毎年かなり大量の鉢や花壇を育てている場合や、日光の十分当たる広いスペースが確保できるといった場合を除き、新しい用土を用意する事をお勧めします。
古い土は自治体ごとに対応が違いますが、一度に大量でなければ燃えるゴミとして回収してくれる場合が多いです。お住いの自治体で確認してみてください。
また大型園芸店やホームセンターでは引き取ってくれるところもありますので是非活用しましょう。
もし深型の鉢を使っていて全部入れ替えるのが勿体ないという場合は、底の土だけを残し上部に新しい用土を入れると良いでしょう。
目安として苗ポットが収まる深さまでは新しい用土を使用したほうが良いです。
花壇の場合は、苗ポッドの一回り大きい範囲を新しい用土と入れ替えます。
繰り返しになりますがビオラは日光が大好きです。半日陰で育てるためには、日光以外の要素を出来るだけビオラにとって良い環境に整えてあげることが重要です。
水やりは冬に少なく春に多く
半日陰ではどうしても日光が不足気味になります。特に12月から2月中頃までは気温も低い為、土が水分過剰になりやすいです。
この時期、必要以上に水を与えすぎると徒長してしまう場合があります。
徒長とは、足りない日光を求めて植物がひょろひょろと縦に長く伸びてしまう現象です。
徒長してしまうと見栄えが悪く、細い茎が頼りなく伸びてしまうため風で折れてしまったりします。
その為、土の表面の色を見て水やりの頻度を調節します。
湿っている土は濃い茶色で、乾くにつれて白っぽい色に変化していきます。
色で判別が付かない場合は表面の土に触ってみます。
しっとりと濡れた感じの間は水やりは必要ありません。
表面がぱらっと乾いてから、鉢底の穴から水が流れるくらいたっぷりあげましょう。
半日蔭であれば冬の間はだいたい数日に1度で大丈夫です。
春になると花が次々咲き、日光も強くなる事で必要な水分量が多くなり土も乾きやすくなります。
そのため花が増えてきた段階で土の乾きに注意して水やりの頻度を増やし、最盛期には毎日水やりするようにします。
水やりの時間は午前中が最適です。
理由は植物が午前中に最も活動的になることと、日中で土の余分な水分が抜けて気温の低くなる夜間の凍結が起こりにくくなる為です。
特に2月は寒波が戻り積雪や霜が下りることもありますので注意が必要です。
薬剤は使いやすいオルトラン粒剤がおすすめ
ビオラは気温の下がった11月頃から植え付けます。
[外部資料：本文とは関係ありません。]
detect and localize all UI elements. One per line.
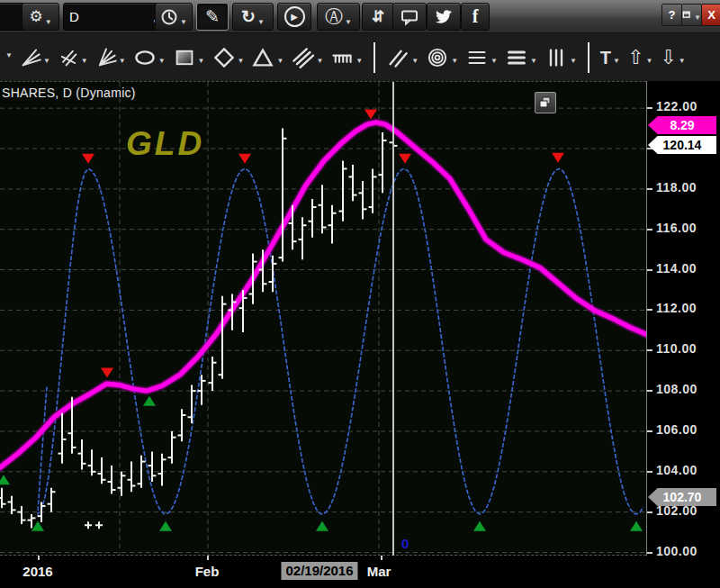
chevron-down-icon: ▼: [257, 18, 265, 30]
time-label: 2016: [22, 564, 52, 579]
price-label: 106.00: [656, 422, 698, 437]
peak-marker-red: [101, 368, 113, 378]
speech-bubble-icon: [400, 8, 419, 26]
title-bar: ▼⚙▼D▼▼✎↻▼▶Ⓐ▼⇵f ?▼X: [0, 0, 720, 33]
peak-marker-red: [552, 153, 564, 163]
peak-marker-red: [238, 154, 251, 164]
facebook-button[interactable]: f: [461, 3, 490, 31]
price-label: 118.00: [656, 180, 697, 194]
fib-circles-tool[interactable]: ▼: [426, 47, 458, 68]
chevron-down-icon: ▼: [81, 57, 88, 68]
help-button[interactable]: ?: [662, 4, 682, 26]
twitter-icon: [434, 8, 454, 26]
share-chart-button[interactable]: ↻▼: [232, 3, 274, 31]
chevron-down-icon: ▼: [645, 57, 652, 68]
ma-line-glow: [0, 122, 646, 467]
play-button[interactable]: ▶: [277, 3, 311, 31]
parallel-lines-icon: [291, 47, 314, 68]
twitter-button[interactable]: [427, 3, 461, 31]
triangle-tool[interactable]: ▼: [251, 47, 284, 68]
hidden-tool-partial[interactable]: ▼: [4, 51, 13, 63]
fib-retracement-tool[interactable]: ▼: [465, 47, 498, 68]
interval-clock-button[interactable]: ▼: [155, 3, 193, 31]
gann-fan-tool[interactable]: ▼: [95, 47, 126, 68]
clock-icon: [160, 8, 178, 26]
restore-window-button[interactable]: ▼: [681, 4, 702, 26]
price-plot[interactable]: [0, 82, 646, 556]
price-tick: [647, 390, 652, 392]
chevron-down-icon: ▼: [45, 18, 52, 30]
price-label: 116.00: [656, 221, 697, 235]
fan-lines-tool[interactable]: ▼: [20, 47, 50, 68]
chevron-down-icon: ▼: [119, 57, 126, 68]
price-axis[interactable]: 122.00118.00116.00114.00112.00110.00108.…: [646, 81, 720, 556]
cycle-handle-plus: [85, 521, 92, 529]
chevron-down-icon: ▼: [613, 57, 620, 68]
price-tag: 102.70: [648, 488, 716, 506]
settings-gear-button[interactable]: ⚙▼: [22, 3, 59, 31]
vertical-lines-tool[interactable]: ▼: [544, 47, 577, 68]
draw-pencil-button[interactable]: ✎: [196, 3, 229, 31]
time-label: Mar: [367, 564, 392, 579]
auto-run-button[interactable]: Ⓐ▼: [317, 3, 360, 31]
period-combo[interactable]: D▼: [63, 3, 166, 31]
price-label: 104.00: [656, 463, 698, 477]
chart-area[interactable]: SHARES, D (Dynamic) GLD 0: [0, 81, 646, 556]
ellipse-icon: [133, 47, 157, 68]
trough-marker-green: [159, 521, 172, 531]
gear-icon: ⚙: [29, 9, 42, 24]
arrow-up-tool[interactable]: ⇧▼: [627, 47, 652, 68]
close-button[interactable]: X: [701, 4, 720, 26]
three-hlines-bold-icon: [505, 47, 528, 68]
restore-chart-button[interactable]: [535, 92, 556, 113]
restore-window-icon: [682, 10, 692, 21]
diamond-tool[interactable]: ▼: [212, 47, 245, 68]
price-tick: [647, 430, 652, 432]
fib-extension-tool[interactable]: ▼: [505, 47, 537, 68]
arrow-down-icon: ⇩: [660, 47, 676, 68]
date-tag: 02/19/2016: [281, 562, 357, 580]
text-t-icon: T: [600, 47, 611, 68]
time-label: Feb: [195, 564, 220, 579]
time-axis[interactable]: 2016FebMar02/19/2016: [0, 556, 720, 588]
price-tick: [647, 471, 652, 473]
chevron-down-icon: ▼: [180, 18, 187, 30]
two-lines-icon: [386, 47, 410, 68]
trough-marker-green: [473, 521, 486, 531]
arrow-down-tool[interactable]: ⇩▼: [660, 47, 685, 68]
ellipse-tool[interactable]: ▼: [133, 47, 166, 68]
toolbar-separator: [374, 42, 375, 73]
price-label: 114.00: [656, 261, 697, 276]
comb-icon: [330, 47, 354, 68]
pitchfork-icon: [58, 47, 79, 68]
chevron-down-icon: ▼: [345, 18, 352, 30]
time-tick: [207, 556, 209, 560]
a-circle-icon: Ⓐ: [325, 9, 343, 24]
fan-lines-icon: [20, 47, 41, 68]
sort-arrows-button[interactable]: ⇵: [362, 3, 394, 31]
rectangle-tool[interactable]: ▼: [173, 47, 205, 68]
parallel-lines-tool[interactable]: ▼: [291, 47, 323, 68]
chevron-down-icon: ▼: [570, 57, 577, 68]
concentric-circles-icon: [426, 47, 449, 68]
cycle-comb-tool[interactable]: ▼: [330, 47, 363, 68]
chevron-down-icon: ▼: [238, 57, 245, 68]
pencil-icon: ✎: [205, 9, 220, 24]
price-tag: 8.29: [648, 116, 716, 134]
comment-button[interactable]: [392, 3, 427, 31]
trough-marker-green: [32, 521, 44, 531]
price-tick: [647, 511, 652, 513]
chevron-down-icon: ▼: [490, 57, 498, 68]
rectangle-icon: [173, 47, 196, 68]
chevron-down-icon: ▼: [158, 57, 166, 68]
pitchfork-tool[interactable]: ▼: [58, 47, 88, 68]
play-icon: ▶: [284, 6, 305, 27]
cycle-handle-plus: [95, 521, 103, 529]
trend-channel-tool[interactable]: ▼: [386, 47, 418, 68]
peak-marker-red: [82, 154, 94, 164]
chevron-down-icon: ▼: [276, 57, 284, 68]
chevron-down-icon: ▼: [356, 57, 363, 68]
chevron-down-icon: ▼: [411, 57, 418, 68]
time-tick: [381, 556, 382, 560]
text-tool[interactable]: T▼: [600, 47, 620, 68]
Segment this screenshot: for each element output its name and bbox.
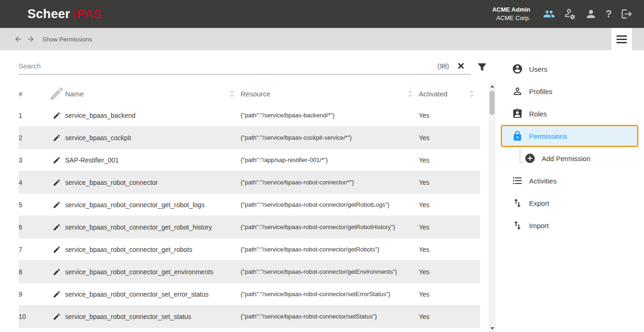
permission-resource: {"path":"/service/bpaas-backend/*"} xyxy=(241,112,419,119)
column-resource[interactable]: Resource xyxy=(241,90,419,98)
edit-icon[interactable] xyxy=(53,290,61,298)
permission-resource: {"path":"/service/bpaas-robot-connector/… xyxy=(241,246,419,253)
permissions-table: # Name Resource Activated xyxy=(19,83,480,328)
table-row[interactable]: 4 service_bpaas_robot_connector {"path":… xyxy=(19,171,480,194)
permission-name: service_bpaas_robot_connector xyxy=(65,179,241,186)
permission-activated: Yes xyxy=(419,291,480,298)
permission-resource: {"path":"/service/bpaas-robot-connector/… xyxy=(241,313,419,320)
permission-activated: Yes xyxy=(419,268,480,276)
column-edit xyxy=(48,85,65,102)
sort-icon[interactable] xyxy=(406,90,414,98)
table-row[interactable]: 6 service_bpaas_robot_connector_get_robo… xyxy=(19,216,480,238)
activities-list-icon xyxy=(512,175,523,186)
edit-icon[interactable] xyxy=(53,245,61,254)
add-circle-icon xyxy=(524,153,536,164)
search-input[interactable] xyxy=(19,62,434,70)
edit-icon[interactable] xyxy=(53,223,61,231)
sidebar-label: Roles xyxy=(529,110,547,118)
column-number[interactable]: # xyxy=(19,90,48,98)
sidebar-item-export[interactable]: Export xyxy=(501,192,638,214)
sidebar-item-import[interactable]: Import xyxy=(501,214,638,237)
permission-activated: Yes xyxy=(419,201,480,209)
account-info: ACME Admin ACME Corp. xyxy=(492,6,530,22)
person-icon[interactable] xyxy=(585,8,597,20)
account-name: ACME Admin xyxy=(492,6,530,14)
admin-sidebar: Users Profiles Roles Permissions Add Per… xyxy=(501,50,638,332)
menu-icon[interactable] xyxy=(611,28,632,50)
logout-icon[interactable] xyxy=(621,8,633,20)
brand-mark-icon xyxy=(11,8,24,20)
row-number: 6 xyxy=(19,224,48,231)
edit-icon[interactable] xyxy=(53,312,61,321)
sidebar-label: Add Permission xyxy=(542,155,590,163)
user-settings-icon[interactable] xyxy=(564,8,576,20)
sidebar-item-activities[interactable]: Activities xyxy=(501,169,638,192)
permission-name: service_bpaas_robot_connector_get_robots xyxy=(65,246,241,253)
permission-name: service_bpaas_robot_connector_get_robot_… xyxy=(65,201,241,209)
edit-icon[interactable] xyxy=(53,134,61,142)
scroll-up-icon[interactable] xyxy=(489,83,496,90)
edit-icon[interactable] xyxy=(53,201,61,209)
edit-icon[interactable] xyxy=(53,268,61,276)
brand-logo: Scheer PAS xyxy=(11,7,102,21)
groups-icon[interactable] xyxy=(543,8,555,20)
row-number: 3 xyxy=(19,156,48,164)
forward-icon[interactable] xyxy=(27,35,35,43)
app-header: Scheer PAS ACME Admin ACME Corp. ? xyxy=(0,0,644,28)
edit-header-icon xyxy=(48,85,65,102)
sort-icon[interactable] xyxy=(228,90,236,98)
brand-name: Scheer xyxy=(27,7,70,21)
scroll-down-icon[interactable] xyxy=(489,325,496,332)
table-header: # Name Resource Activated xyxy=(19,83,480,104)
permission-resource: {"path":"/service/bpaas-robot-connector/… xyxy=(241,268,419,275)
permission-resource: {"path":"/service/bpaas-robot-connector/… xyxy=(241,201,419,208)
edit-icon[interactable] xyxy=(53,156,61,164)
table-row[interactable]: 2 service_bpaas_cockpit {"path":"/servic… xyxy=(19,127,480,149)
roles-icon xyxy=(512,108,523,119)
table-row[interactable]: 10 service_bpaas_robot_connector_set_sta… xyxy=(19,305,480,328)
sidebar-item-permissions[interactable]: Permissions xyxy=(501,125,638,147)
brand-suffix: PAS xyxy=(77,7,102,21)
sidebar-item-add-permission[interactable]: Add Permission xyxy=(501,147,638,169)
table-row[interactable]: 5 service_bpaas_robot_connector_get_robo… xyxy=(19,194,480,216)
sidebar-item-profiles[interactable]: Profiles xyxy=(501,80,638,102)
import-icon xyxy=(512,220,523,231)
permission-name: service_bpaas_backend xyxy=(65,112,241,119)
sidebar-label: Activities xyxy=(529,177,557,185)
row-number: 5 xyxy=(19,201,48,209)
breadcrumb-bar: Show Permissions xyxy=(0,28,644,50)
row-number: 4 xyxy=(19,179,48,186)
scrollbar-thumb[interactable] xyxy=(490,91,495,115)
filter-icon[interactable] xyxy=(476,61,488,73)
sidebar-item-users[interactable]: Users xyxy=(501,58,638,80)
permission-activated: Yes xyxy=(419,179,480,186)
permission-name: service_bpaas_robot_connector_set_status xyxy=(65,313,241,320)
table-row[interactable]: 9 service_bpaas_robot_connector_set_erro… xyxy=(19,283,480,305)
row-number: 10 xyxy=(19,313,48,320)
search-bar: (98) xyxy=(19,58,471,75)
help-icon[interactable]: ? xyxy=(606,9,612,19)
edit-icon[interactable] xyxy=(53,111,61,120)
permission-activated: Yes xyxy=(419,313,480,320)
column-name[interactable]: Name xyxy=(65,90,241,98)
back-icon[interactable] xyxy=(14,35,22,43)
sidebar-label: Export xyxy=(529,199,549,207)
row-number: 7 xyxy=(19,246,48,253)
clear-icon[interactable] xyxy=(456,61,465,70)
table-scrollbar[interactable] xyxy=(489,83,496,332)
table-row[interactable]: 3 SAP-Restifier_001 {"path":"/app/sap-re… xyxy=(19,149,480,171)
permission-activated: Yes xyxy=(419,112,480,119)
table-row[interactable]: 7 service_bpaas_robot_connector_get_robo… xyxy=(19,238,480,261)
result-count: (98) xyxy=(437,62,449,70)
sidebar-label: Profiles xyxy=(529,88,552,95)
column-activated[interactable]: Activated xyxy=(419,90,480,98)
edit-icon[interactable] xyxy=(53,178,61,187)
permission-name: SAP-Restifier_001 xyxy=(65,156,241,164)
table-row[interactable]: 1 service_bpaas_backend {"path":"/servic… xyxy=(19,104,480,127)
sidebar-item-roles[interactable]: Roles xyxy=(501,102,638,125)
table-row[interactable]: 8 service_bpaas_robot_connector_get_envi… xyxy=(19,261,480,283)
sidebar-label: Permissions xyxy=(529,132,567,140)
permission-activated: Yes xyxy=(419,246,480,253)
sort-icon[interactable] xyxy=(468,90,476,98)
permissions-panel: (98) # Name Resource xyxy=(11,50,495,332)
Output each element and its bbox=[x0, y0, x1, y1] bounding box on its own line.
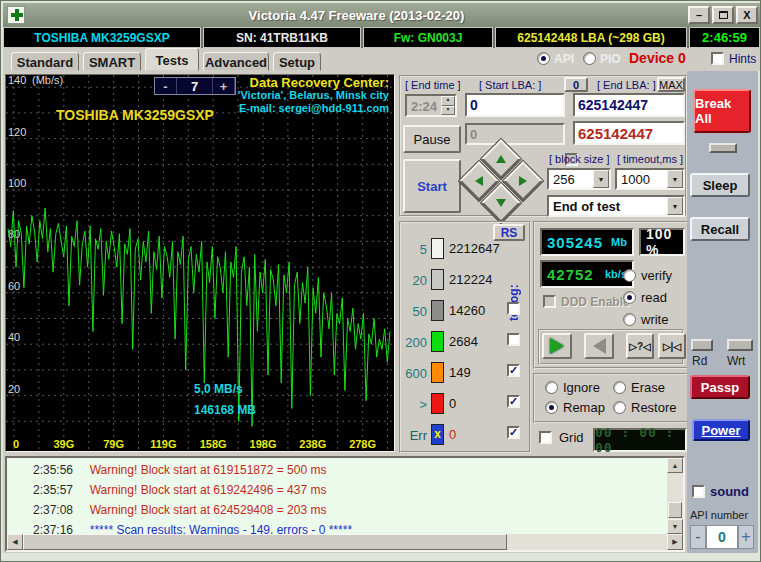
log-200ms-checkbox[interactable] bbox=[507, 333, 520, 346]
check-icon: ✓ bbox=[509, 364, 518, 376]
hints-checkbox[interactable] bbox=[711, 52, 724, 65]
sleep-button[interactable]: Sleep bbox=[690, 173, 750, 197]
grid-checkbox[interactable] bbox=[539, 431, 552, 444]
api-radio[interactable] bbox=[537, 52, 550, 65]
vscroll-thumb[interactable] bbox=[668, 502, 682, 518]
maximize-icon bbox=[719, 11, 728, 19]
nav-down-icon bbox=[496, 199, 506, 207]
pause-button[interactable]: Pause bbox=[403, 125, 461, 153]
back-icon bbox=[593, 338, 606, 354]
spin-up-icon[interactable]: ▲ bbox=[441, 96, 455, 106]
timeout-label: [ timeout,ms ] bbox=[617, 153, 683, 165]
end-lba-current-display: 625142447 bbox=[573, 121, 685, 145]
sound-checkbox[interactable] bbox=[692, 485, 705, 498]
test-setup-group: [ End time ] [ Start LBA: ] 0 [ End LBA:… bbox=[399, 75, 687, 217]
tab-smart[interactable]: SMART bbox=[83, 52, 141, 71]
log-line: 2:37:08 Warning! Block start at 62452940… bbox=[33, 503, 326, 517]
activity-led bbox=[709, 143, 737, 153]
write-radio[interactable] bbox=[623, 313, 636, 326]
erase-radio[interactable] bbox=[613, 381, 626, 394]
scroll-left-icon: ◀ bbox=[12, 538, 17, 546]
log-errors-checkbox[interactable]: ✓ bbox=[507, 426, 520, 439]
speed-display: 42752 kb/s bbox=[540, 260, 634, 288]
pio-radio[interactable] bbox=[583, 52, 596, 65]
counter-value: 2684 bbox=[449, 334, 478, 349]
dropdown-arrow-icon[interactable]: ▼ bbox=[593, 170, 609, 188]
api-number-decrement-button[interactable]: - bbox=[690, 525, 706, 549]
dropdown-arrow-icon[interactable]: ▼ bbox=[667, 197, 683, 215]
log-time: 2:35:57 bbox=[33, 483, 73, 497]
counter-swatch bbox=[431, 238, 444, 259]
counter-swatch bbox=[431, 300, 444, 321]
back-button[interactable] bbox=[584, 333, 614, 359]
end-lba-input[interactable]: 625142447 bbox=[573, 93, 685, 117]
ignore-radio[interactable] bbox=[545, 381, 558, 394]
hscroll-thumb[interactable] bbox=[23, 534, 507, 550]
passp-button[interactable]: Passp bbox=[690, 375, 750, 399]
remap-radio[interactable] bbox=[545, 401, 558, 414]
tab-advanced[interactable]: Advanced bbox=[203, 52, 269, 71]
on-end-action-dropdown[interactable]: End of test ▼ bbox=[547, 195, 685, 217]
counter-swatch bbox=[431, 269, 444, 290]
restore-radio[interactable] bbox=[613, 401, 626, 414]
start-lba-input[interactable]: 0 bbox=[465, 93, 565, 117]
passed-mb-value: 305245 bbox=[547, 234, 603, 251]
tab-tests[interactable]: Tests bbox=[145, 48, 199, 71]
spin-down-icon[interactable]: ▼ bbox=[441, 106, 455, 116]
app-icon bbox=[7, 6, 25, 24]
timeout-dropdown[interactable]: 1000 ▼ bbox=[615, 168, 685, 190]
log-timeout-checkbox[interactable]: ✓ bbox=[507, 395, 520, 408]
minimize-button[interactable]: – bbox=[688, 6, 710, 24]
start-button[interactable]: Start bbox=[403, 159, 461, 213]
log-line: 2:35:56 Warning! Block start at 61915187… bbox=[33, 463, 326, 477]
svg-text:(Mb/s): (Mb/s) bbox=[32, 75, 63, 86]
break-all-button[interactable]: Break All bbox=[693, 89, 751, 133]
tab-standard[interactable]: Standard bbox=[11, 52, 79, 71]
scroll-left-button[interactable]: ◀ bbox=[7, 534, 23, 550]
scroll-up-button[interactable]: ▲ bbox=[667, 458, 683, 473]
zoom-in-button[interactable]: + bbox=[213, 78, 235, 94]
api-label: API bbox=[554, 52, 574, 66]
hints-label: Hints bbox=[729, 52, 756, 66]
wrt-label: Wrt bbox=[727, 354, 745, 368]
block-size-dropdown[interactable]: 256 ▼ bbox=[547, 168, 611, 190]
power-button[interactable]: Power bbox=[692, 419, 750, 441]
seek-error-button[interactable]: ▷?◁ bbox=[626, 333, 654, 359]
play-button[interactable] bbox=[542, 333, 572, 359]
scroll-down-button[interactable]: ▼ bbox=[667, 519, 683, 534]
log-time: 2:35:56 bbox=[33, 463, 73, 477]
log-line: 2:35:57 Warning! Block start at 61924249… bbox=[33, 483, 326, 497]
latency-counters-group: RS to log: 5 2212647 20 212224 50 14260 … bbox=[399, 221, 531, 453]
zoom-level: 7 bbox=[177, 78, 213, 94]
api-number-increment-button[interactable]: + bbox=[738, 525, 754, 549]
scroll-right-button[interactable]: ▶ bbox=[667, 534, 683, 550]
start-lba-preset-button[interactable]: 0 bbox=[564, 77, 588, 92]
tab-setup[interactable]: Setup bbox=[273, 52, 321, 71]
block-size-label: [ block size ] bbox=[549, 153, 610, 165]
error-swatch: x bbox=[431, 424, 444, 445]
drive-capacity: 625142448 LBA (~298 GB) bbox=[495, 27, 687, 48]
ddd-enable-checkbox[interactable] bbox=[543, 295, 556, 308]
elapsed-clock: 2:46:59 bbox=[689, 27, 760, 48]
api-number-value[interactable]: 0 bbox=[706, 525, 738, 549]
log-50ms-checkbox[interactable] bbox=[507, 302, 520, 315]
close-button[interactable]: X bbox=[736, 6, 758, 24]
max-lba-button[interactable]: MAX bbox=[657, 77, 685, 92]
read-radio[interactable] bbox=[623, 291, 636, 304]
end-time-spinner[interactable]: 2:24 ▲ ▼ bbox=[405, 94, 457, 117]
branding-line3: E-mail: sergei@hdd-911.com bbox=[238, 102, 389, 115]
drive-firmware: Fw: GN003J bbox=[363, 27, 493, 48]
maximize-button[interactable] bbox=[712, 6, 734, 24]
seek-pause-button[interactable]: ▷|◁ bbox=[658, 333, 686, 359]
verify-radio[interactable] bbox=[623, 269, 636, 282]
recall-button[interactable]: Recall bbox=[690, 217, 750, 241]
zoom-out-button[interactable]: - bbox=[155, 78, 177, 94]
rs-button[interactable]: RS bbox=[493, 224, 525, 241]
end-time-value: 2:24 bbox=[407, 96, 441, 115]
dropdown-arrow-icon[interactable]: ▼ bbox=[667, 170, 683, 188]
nav-right-icon bbox=[519, 176, 527, 186]
scroll-up-icon: ▲ bbox=[672, 462, 679, 469]
log-600ms-checkbox[interactable]: ✓ bbox=[507, 364, 520, 377]
timeout-value: 1000 bbox=[617, 172, 667, 187]
read-label: read bbox=[641, 290, 667, 305]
殆どの病害虫は気温が20℃以上で活動を始めるので、植え付け当初に病害虫の心配はさほど有りません。
苗を植える際に、土に害虫対策の薬剤を予防的に混ぜ込み、それ以降説明書の記載どおりの期間で散布していくだけで春までは大丈夫です。
私のおすすめ薬剤はオルトラン『オルトラン粒剤』です。
オルトラン粒剤は、その名の通り固形の粒状の薬剤です。日々の水やりでゆっくりと土の中に溶けていき、植物がその成分を吸い上げる事で効果を発揮します。
効果が出るのに1週間程かかりますが、その後1か月効果が持続します。
少し気温が上がると活動し始めるアブラムシに効果覿面なので、1か月毎にしっかり撒いて駆除しましょう。
最初は植え込む土に混ぜ込み、2回目以降は株の根元から少し離した周辺にぐるりと囲むように撒くか、2~3か所に分散して撒くようにします。
オルトランには色々な種類がありますが、『GFオルトラン粒剤』と書かれた青いパッケージの薬剤がおすすめです。
水和剤や液剤もありますが、希釈などの手間がかからず取り扱いが容易なので粒剤をおすすめします。
赤いパッケージと青いパッケージがありますが、青はバラの天敵コガネムシの幼虫にも対応しています。
ビオラ以外の鉢植えにも使用するのであれば青いオルトランが便利だと思います。
ビオラは暑さに弱く、気温が上がり病害虫が活発になる4月末頃には徒長し倒れてしまったり枯れ始めます。
ですので自然に枯れるまで定期的にきちんとオルトラン粒剤を与えていれば、病害虫には殆ど悩まされることはないでしょう。
元肥と追肥を必ず与えましょう
肥料には元肥と追肥があります。
植え付け時に土に混ぜ込む遅効性肥料を元肥といいます。即効性はなく、水やりのたびに少しずつ地中に溶け出し長期間に渡ってゆっくりと作用します。
市販の培養土を使用する場合は、元肥が既にブレンドされているなら更に元肥を加える必要はありません。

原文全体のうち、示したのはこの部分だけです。